In the last months of World War I, when it was clear that Germany would be defeated, the acclaimed novelist Thomas Mann declared his support for the Kaiser and his antipathy for democracy. In Betrachtungen eines Unpolitischen (Reflections of a Nonpolitical Man, 1918), Mann argued that Germans would never accept democracy because they were essentially unpolitical. Democracy was, he thought, essentially an anti-German idea. There was much more to the book, which was greatly concerned with the place of the artist and intellectual outside of politics, but this argument made him a hero to the German right.
Only a few years later, however, Mann was an ardent defender of the Weimar Republic, the democratic government that replaced the Kaiser after the war. The conservatives who once lionized him now anathematized him. The Nazis would target him. Mann would become one of the most vocal German anti-Nazis, literally in the case of his German-language broadcasts over the BBC during World War II. On vacation in France when the Nazis came to power in 1933, he went into exile. Eventually he reached the United States, where he became a naturalized citizen. He died in 1955, never living in Germany again.
Scholar James N. Bade charts Mann’s course from Kaiserreich-monarchist to champion of democracy. He argues that the catalyst for this transition was the shock of the assassination of Walther Rathenau. The Weimar Republic’s foreign minister was killed by right-wing terrorists in 1922.
“Rathenau, a liberal Jew who had become such an outstanding and internationally well respected politician, and who for so many had represented Germany’s hope for the future, had been cut down in his prime in the name of anti-Republicanism,” Bade explains.
The assassination “led directly to Mann’s decision to make a public declaration in support of democracy.” Part of that shock was Mann’s “deep concern that his Betrachtungen played a part in fomenting that anti-democratic sentiment which had encouraged extremist violence.”
Bade also shows that Thomas Mann’s reconciliation with his brother Heinrich Mann ran “parallel” to his new defense of democracy.

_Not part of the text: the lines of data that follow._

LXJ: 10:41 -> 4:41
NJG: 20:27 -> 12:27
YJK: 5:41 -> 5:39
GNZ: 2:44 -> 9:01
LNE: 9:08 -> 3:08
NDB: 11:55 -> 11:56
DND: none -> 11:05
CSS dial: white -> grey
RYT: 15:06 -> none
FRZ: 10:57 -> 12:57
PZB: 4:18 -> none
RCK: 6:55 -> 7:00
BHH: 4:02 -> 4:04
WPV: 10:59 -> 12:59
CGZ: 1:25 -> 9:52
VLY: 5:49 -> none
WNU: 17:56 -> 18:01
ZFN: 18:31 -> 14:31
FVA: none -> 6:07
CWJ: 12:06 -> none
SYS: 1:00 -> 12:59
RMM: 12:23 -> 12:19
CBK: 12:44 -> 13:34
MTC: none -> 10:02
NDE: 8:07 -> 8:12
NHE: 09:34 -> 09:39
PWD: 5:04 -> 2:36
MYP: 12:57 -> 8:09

The sibling rivalry between these two authors had been intense, explosively exacerbated by political differences during World War I. In his 1918 polemic, Thomas applied the pejorative label Zivilisationsliterat, meaning cosmopolitan, un-German intellectuals, to people like his brother.
Thomas Mann is, of course, the better remembered of the two Manns today. Bade notes that Thomas Mann’s Der Zauberberg (The Magic Mountain, 1924), one of the most influential works of German literature, is clearly divided between chapters written before and after Rathenau’s killing. Initially Thomas was going to deride a character named Settembrini as a Zivilisationsliterat like Heinrich. As the brothers reconciled their political differences, however, the character was transformed into a spokesman for Thomas himself.

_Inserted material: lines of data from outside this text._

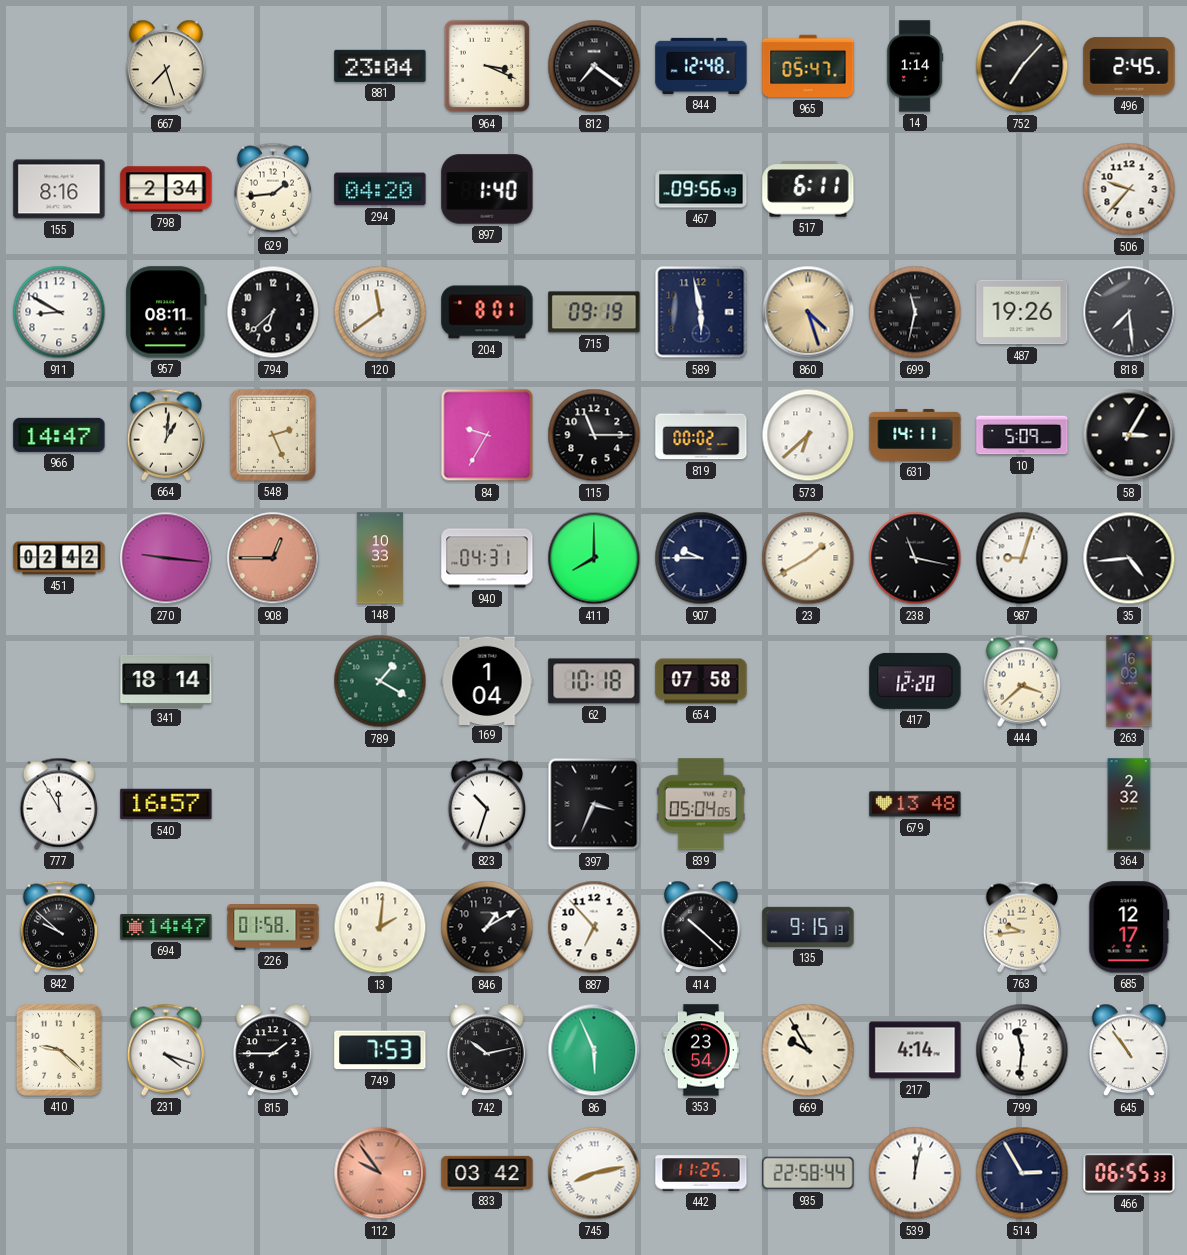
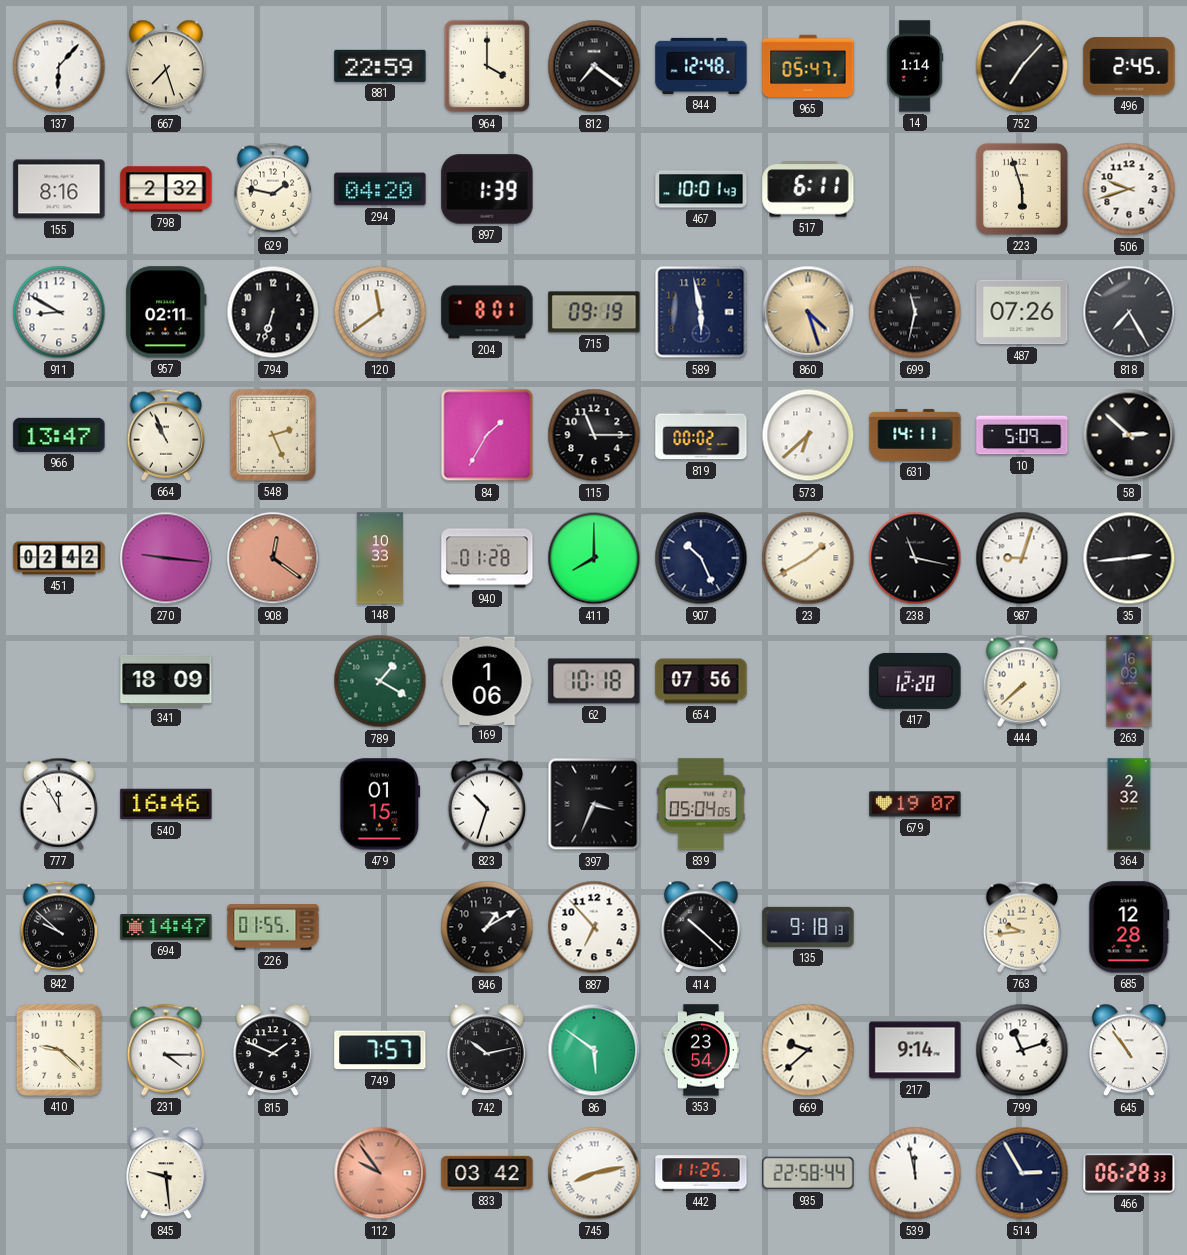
137: none -> 6:07
881: 23:04 -> 22:59
964: 3:19 -> 4:00
798: 2:34 -> 2:32
629: 1:44 -> 1:47
897: 1:40 -> 1:39
467: 09:56 -> 10:01
223: none -> 5:57
506: 9:37 -> 9:42
957: 08:11 -> 02:11
794: 6:38 -> 6:33
487: 19:26 -> 07:26
818: 7:29 -> 7:25
966: 14:47 -> 13:47
664: 1:01 -> 10:56
84: 9:35 -> 1:35
58: 3:05 -> 2:52
908: 12:45 -> 12:21
940: 04:31 -> 01:28
907: 9:45 -> 10:26
35: 4:44 -> 2:44
341: 18:14 -> 18:09
169: 1:04 -> 1:06
654: 07:58 -> 07:56
444: 3:38 -> 7:38
540: 16:57 -> 16:46
479: none -> 01:15
679: 13:48 -> 19:07
226: 01:58 -> 01:55
13: 2:01 -> none
135: 9:15 -> 9:18
685: 12:17 -> 12:28
231: 4:18 -> 4:15
815: 1:45 -> 1:49
749: 7:53 -> 7:57
86: 5:56 -> 5:51
669: 9:55 -> 9:38
217: 4:14 -> 9:14
799: 11:31 -> 11:12
845: none -> 9:29
539: 12:02 -> 11:58
466: 06:55 -> 06:28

A new edition of Reflections of a Nonpolitical Man and other writings offers an excellent opportunity to explore Thomas Mann’s political transformation. In a new introduction, Mark Lilla argues that Reflections advocated for the freedom of the artist outside of politics. But as the experience of the Weimar Republic showed, that can be hard to do. Thomas Mann, who won the Nobel Prize in literature in 1929, had his books burned by the Nazis. There was a clear choice to be made.